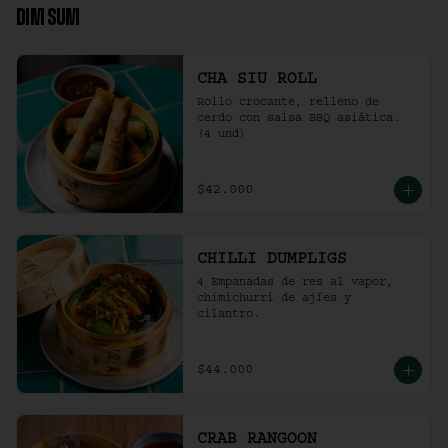
DIM SUM
CHA SIU ROLL
Rollo crocante, relleno de 
cerdo con salsa BBQ asiática. 
(4 und)
$42.000
CHILLI DUMPLIGS
4 Empanadas de res al vapor, 
chimichurri de ajíes y 
cilantro.
$44.000
CRAB RANGOON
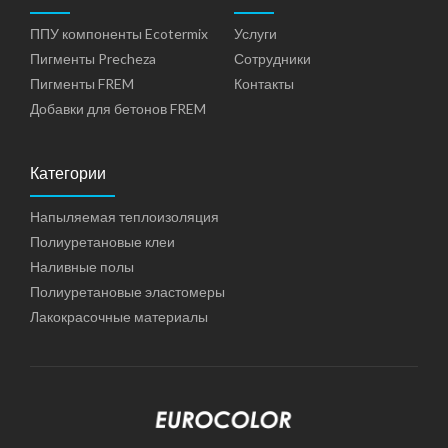
ППУ компоненты Ecotermix
Услуги
Пигменты Precheza
Сотрудники
Пигменты FREM
Контакты
Добавки для бетонов FREM
Категории
Напыляемая теплоизоляция
Полиуретановые клеи
Наливные полы
Полиуретановые эластомеры
Лакокрасочные материалы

○ ○ ○ ○ ○

PROBLEM REQUIREMENTS: Count the lines in the listing that hold the word "Полиуретановые", then give the number and nothing else.

SOLUTION TO THE EXERCISE: 2